Personnellement, ces études m’ont incité à réfléchir à ma propre approche de l’étude de la Bible et à la manière de la rendre pertinente non seulement pour les autres et pour l’Église, mais surtout pour moi-même. Je me suis tellement engagé que j’ai décidé de ne plus rester neutre, de m’investir dans l’étude de la Parole et d’apporter des changements modestes mais significatifs autour de moi. Cette étude m’a encouragé à créer un groupe d’étude biblique dans ma paroisse pour l’année à venir et à aider les gens à s’engager davantage dans la Parole, en les encourageant à ne pas avoir peur de poser des questions. Ensemble, nous pouvons permettre au Seigneur et à l’Esprit de révéler la vérité qui nous rend libres.
2. Tables rondes
Nous avons organisé plusieurs tables rondes et présentations, qui ont permis à chaque participant d’aborder divers sujets dans son propre contexte.

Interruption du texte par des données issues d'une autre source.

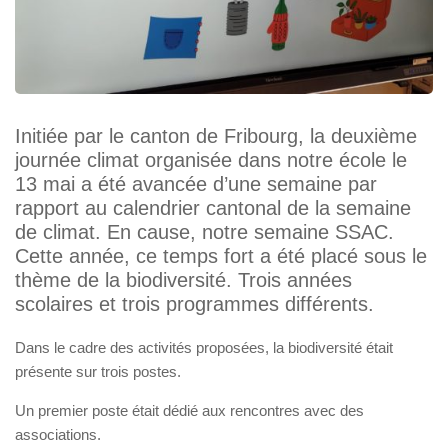
Initiée par le canton de Fribourg, la deuxième
journée climat organisée dans notre école le
13 mai a été avancée d’une semaine par
rapport au calendrier cantonal de la semaine
de climat. En cause, notre semaine SSAC.
Cette année, ce temps fort a été placé sous le
thème de la biodiversité. Trois années
scolaires et trois programmes différents.
Dans le cadre des activités proposées, la biodiversité était
présente sur trois postes.
Un premier poste était dédié aux rencontres avec des
associations.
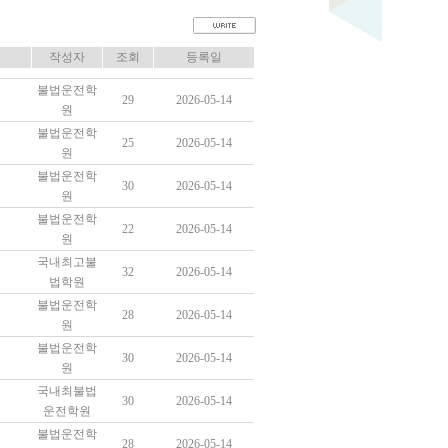
작성자
조회
등록일
불법운전학
29
2026-05-14
원
불법운전학
25
2026-05-14
원
불법운전학
30
2026-05-14
원
불법운전학
22
2026-05-14
원
국내최고불
32
2026-05-14
법학원
불법운전학
28
2026-05-14
원
불법운전학
30
2026-05-14
원
국내최불법
30
2026-05-14
운전학원
불법운전학
28
2026-05-14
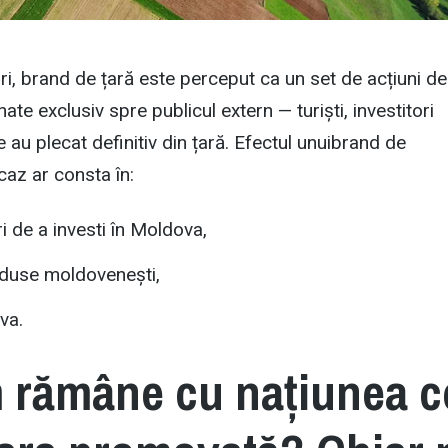
ri, brand de țară este perceput ca un set de acțiuni de
te exclusiv spre publicul extern — turiști, investitori
re au plecat definitiv din țară. Efectul unuibrand de
 caz ar consta în:
ri de a investi în Moldova,
duse moldovenești,
va.
 rămâne cu națiunea c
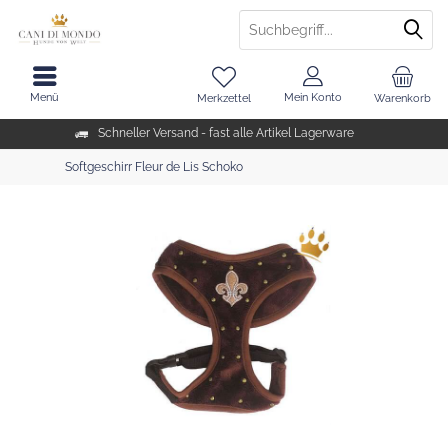
Menü
Mein Konto
Merkzettel
Warenkorb
Schneller Versand - fast alle Artikel Lagerware
Softgeschirr Fleur de Lis Schoko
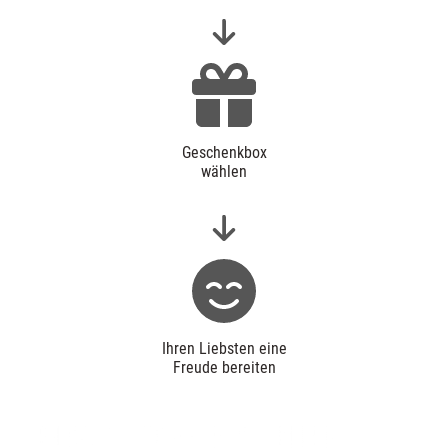
Geschenkbox
wählen
Ihren Liebsten eine
Freude bereiten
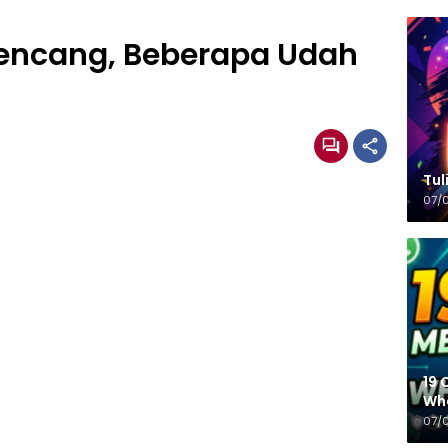
kencang, Beberapa Udah
Tulisa
07/
19 
Wh
07/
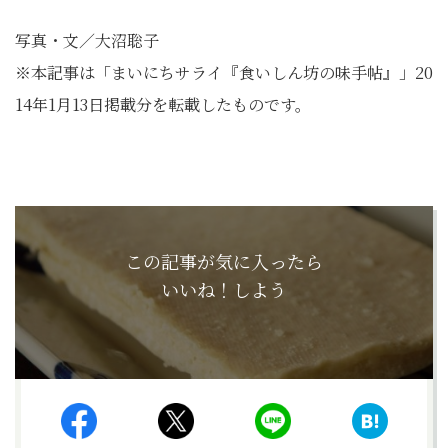
写真・文／大沼聡子
※本記事は「まいにちサライ『食いしん坊の味手帖』」20
14年1月13日掲載分を転載したものです。
この記事が気に入ったら
いいね！しよう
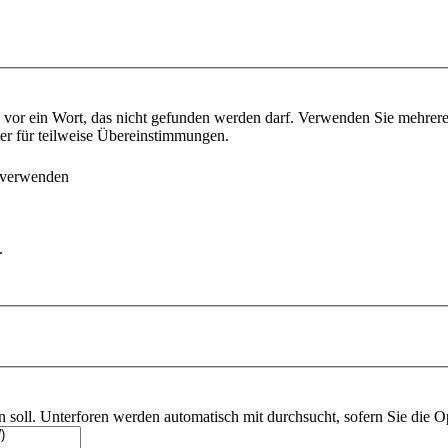
vor ein Wort, das nicht gefunden werden darf. Verwenden Sie mehrer
ter für teilweise Übereinstimmungen.
 verwenden
.
soll. Unterforen werden automatisch mit durchsucht, sofern Sie die O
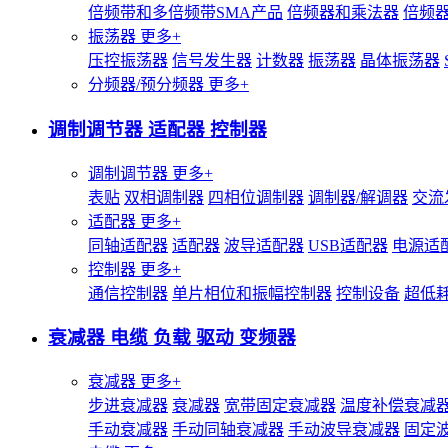
倍频带和多倍频带SMA产品
倍频器和乘法器
倍频
振荡器
更多+
压控振荡器
信号发生器
计数器
振荡器
晶体振荡器
分频器/预分频器
更多+
调制调节器 适配器 控制器
调制调节器
更多+
表贴
双相调制器
四相位调制器
调制器/解调器
交流
适配器
更多+
同轴适配器
适配器
波导适配器
USB适配器
电源适
控制器
更多+
通信控制器
单片相位和振幅控制器
控制设备
超低
衰减器 电缆 负载 驱动 变频器
衰减器
更多+
步进衰减器
衰减器
宽带固定衰减器
温度补偿衰减
手动衰减器
手动同轴衰减器
手动波导衰减器
固定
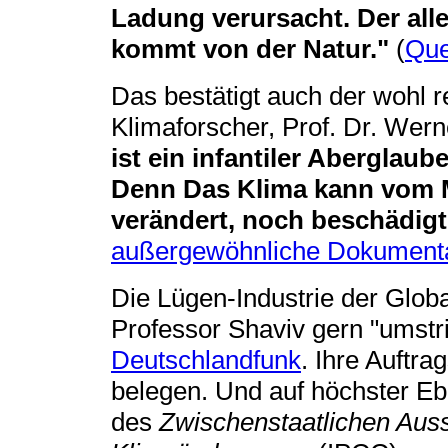
Ladung verursacht. Der all
kommt von der Natur."
(
Que
Das bestätigt auch der wohl 
Klimaforscher, Prof. Dr. Werne
ist ein infantiler Aberglaub
Denn Das Klima kann vom 
verändert, noch beschädig
außergewöhnliche Dokumenta
Die Lügen-Industrie der Glob
Professor Shaviv gern "umstri
Deutschlandfunk
. Ihre Auftr
belegen. Und auf höchster Eb
des
Zwischenstaatlichen Auss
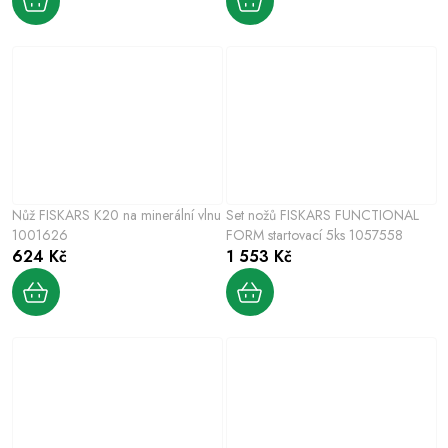
Nůž FISKARS K20 na minerální vlnu
Set nožů FISKARS FUNCTIONAL
1001626
FORM startovací 5ks 1057558
624 Kč
1 553 Kč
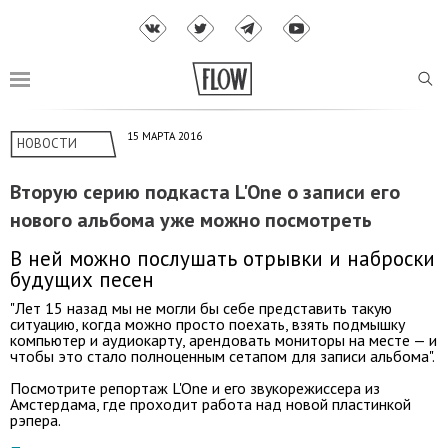
15 МАРТА 2016
НОВОСТИ
Вторую серию подкаста L'One о записи его
нового альбома уже можно посмотреть
В ней можно послушать отрывки и наброски
будущих песен
"Лет 15 назад мы не могли бы себе представить такую
ситуацию, когда можно просто поехать, взять подмышку
компьютер и аудиокарту, арендовать мониторы на месте — и
чтобы это стало полноценным сетапом для записи альбома".
Посмотрите репортаж L'One и его звукорежиссера из
Амстердама, где проходит работа над новой пластинкой
рэпера.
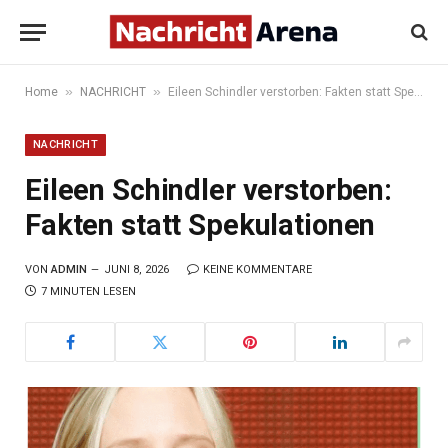
»
»
Home
NACHRICHT
Eileen Schindler verstorben: Fakten statt Spekulationen
NACHRICHT
Eileen Schindler verstorben:
Fakten statt Spekulationen
VON
ADMIN
JUNI 8, 2026
KEINE KOMMENTARE
7 MINUTEN LESEN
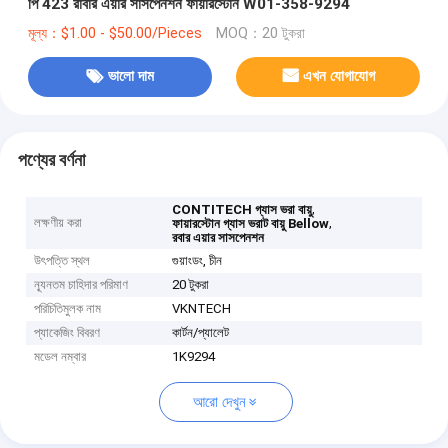
পি 423 রাবার এয়ার সাসপেনশন ফায়ারস্টোন W01-358-9294
মূল্য：$1.00 - $50.00/Pieces
MOQ：20 টুকরা
ভালো দাম
এখন যোগাযোগ
পণ্যের বর্ণনা
,
CONTITECH গ্যাস ভরা বায়ু
লক্ষণীয় করা
,
ফায়ারস্টোন গ্যাস ভরাট বায়ু Bellow
রবার এয়ার সাসপেনশন
উৎপত্তি স্থল
গুয়াংডং, চীন
ন্যূনতম চাহিদার পরিমাণ
20 টুকরা
পরিচিতিমুলক নাম
VKNTECH
প্যাকেজিং বিবরণ
কার্টন/প্যালেট
মডেল নম্বার
1K9294
আরো দেখুন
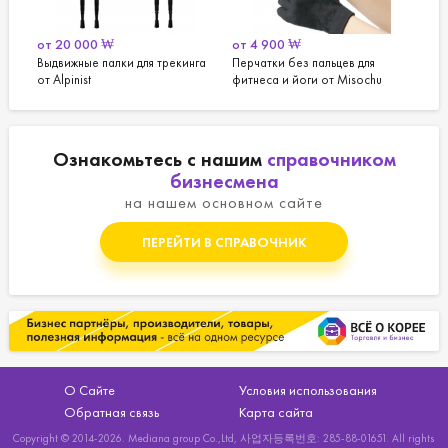
от
20 000
₩
от
4 900
₩
от
30 
Выдвижные палки для трекинга
Перчатки без пальцев для
Набедр
от Alpinist
фитнеса и йоги от Misochu
съемны
Alpinist
Ознакомьтесь с нашим
справочником
бизнесмена
на нашем основном сайте
ПЕРЕЙТИ В СПРАВОЧНИК
О Сайте
Условия использования
Обратная связь
Карта сайта
Copyright © 2014-2026. Mediana group Co.,Ltd, 사업자등록번호: 285-88-01651. All rights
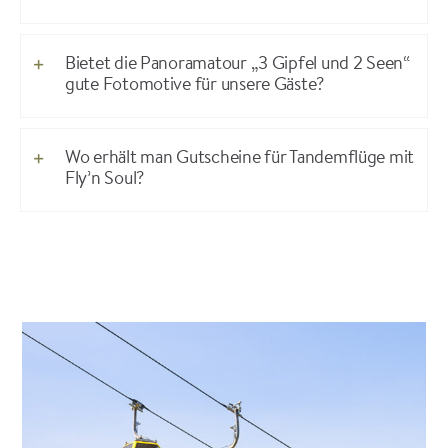
Bietet die Panoramatour „3 Gipfel und 2 Seen“
gute Fotomotive für unsere Gäste?
Wo erhält man Gutscheine für Tandemflüge mit
Fly’n Soul?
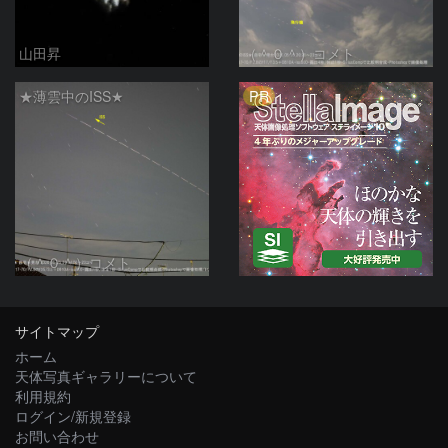
山田昇
（＾０＾）コメト
PR
★薄雲中のISS★
（＾０＾）コメト
サイトマップ
ホーム
天体写真ギャラリーについて
利用規約
ログイン/新規登録
お問い合わせ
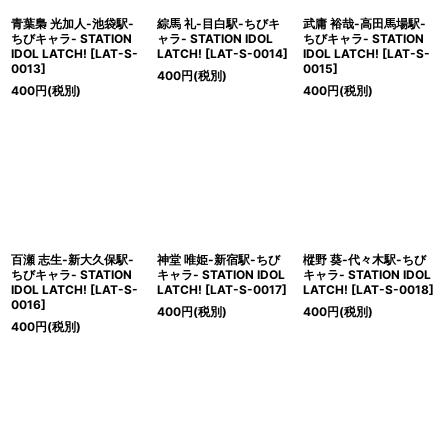
青葉梟 光加人-池袋駅-
綜馬 礼-目白駅-ちびキ
武庸 裕哉-高田馬場駅-
ちびキャラ- STATION
ャラ- STATION IDOL
ちびキャラ- STATION
IDOL LATCH!
[
LAT-S-
LATCH!
[
LAT-S-0014
]
IDOL LATCH!
[
LAT-S-
0013
]
0015
]
400
円
(税別)
400
円
(税別)
400
円
(税別)
百瀬 志生-新大久保駅-
神堂 唯姫-新宿駅-ちび
樅野 葵-代々木駅-ちび
ちびキャラ- STATION
キャラ- STATION IDOL
キャラ- STATION IDOL
IDOL LATCH!
[
LAT-S-
LATCH!
[
LAT-S-0017
]
LATCH!
[
LAT-S-0018
]
0016
]
400
円
(税別)
400
円
(税別)
400
円
(税別)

a. Mission dans le contexte de l’empire
Nous avons exploré comment, en tant qu’Église, nous sommes appelés à identifier les empires dans notre contexte et si, comme les pharisiens et les dirigeants du peuple, nous pouvons faire partie de l’empire par notre manière d’agir. Au cours de cette session, nous avons partagé des témoignages sur la manière dont la mission est contextualisée et rendue pertinente dans différentes régions, et sur la manière de décoloniser l’Église en introduisant une théologie afrocentrique ou asiatique afin de briser les comportements cycliques existants et la mentalité culturelle systémique issue de la colonisation. Un témoignage kenyan a été présenté sur l’engagement des femmes dans l’étude biblique contextuelle afin de les autonomiser, de les conduire vers une théologie participative et de les aider à briser le cycle. Les programmes missionnaires devraient autonomiser leurs bénéficiaires en étant économiquement viables, écologiquement rationnels et durables. L’Église devrait cesser de maintenir le statu quo et commencer à s’engager auprès de la société et des communautés afin de devenir pertinente dans le contexte. Le Christ est toujours pertinent, et l’Église devrait suivre son exemple.
b. Mission et evangélisme
Il a été reconnu que le terme « évangélisation » peut être intimidant et qu’il est plus utile de discuter des petites actions et des choix délibérés qui ont le pouvoir de transformer des vies. L’expérience du Royaume-Uni, qui a modifié la culture et le système de son Église afin de mieux servir ses fidèles et de mettre en place des structures de gouvernance appropriées, a été présentée. À la suite de la pandémie, davantage de personnes ont commencé à s’engager et à rejoindre l’Église. Une culture ecclésiale saine aide les membres à s’identifier à celle-ci et à se sentir en sécurité et bienvenus. Un leadership solide, des équipes d’action, des petits groupes et des systèmes de contrôle sont également importants. Une croissance intentionnelle implique de changer le statu quo, ce qui entraînerait une résistance à laquelle l’Église doit se préparer.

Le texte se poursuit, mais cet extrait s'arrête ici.